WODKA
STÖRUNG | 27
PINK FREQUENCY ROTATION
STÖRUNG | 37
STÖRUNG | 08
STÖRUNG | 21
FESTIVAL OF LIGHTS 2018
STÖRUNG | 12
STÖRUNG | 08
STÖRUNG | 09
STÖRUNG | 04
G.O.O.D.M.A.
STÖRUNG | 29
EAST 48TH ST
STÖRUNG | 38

────────────────────────────────────────

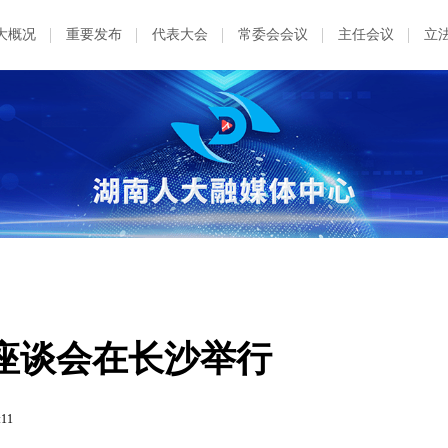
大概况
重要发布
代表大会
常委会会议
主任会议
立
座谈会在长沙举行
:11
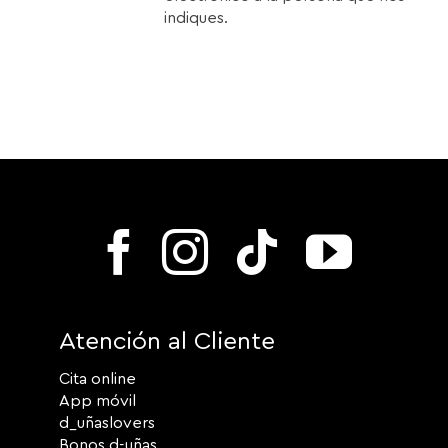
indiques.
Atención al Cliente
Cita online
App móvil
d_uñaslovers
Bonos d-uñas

────────────────────────────────────────

(ACTIVITY)
The number alone, please: how many lines in the data contain the string "STÖRUNG"?

(RESULT)
10